Reproduce exactly the stretch of lines running from the line with "饿了么外卖：最高256元红包" to the end of the entries below.

═══

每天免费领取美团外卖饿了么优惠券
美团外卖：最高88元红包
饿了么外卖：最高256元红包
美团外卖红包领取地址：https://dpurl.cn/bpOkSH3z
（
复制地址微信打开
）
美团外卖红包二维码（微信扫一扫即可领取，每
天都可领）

═══

- Result of the exercise -
饿了么外卖：最高256元红包
美团外卖红包领取地址：https://dpurl.cn/bpOkSH3z
（
复制地址微信打开
）
美团外卖红包二维码（微信扫一扫即可领取，每
天都可领）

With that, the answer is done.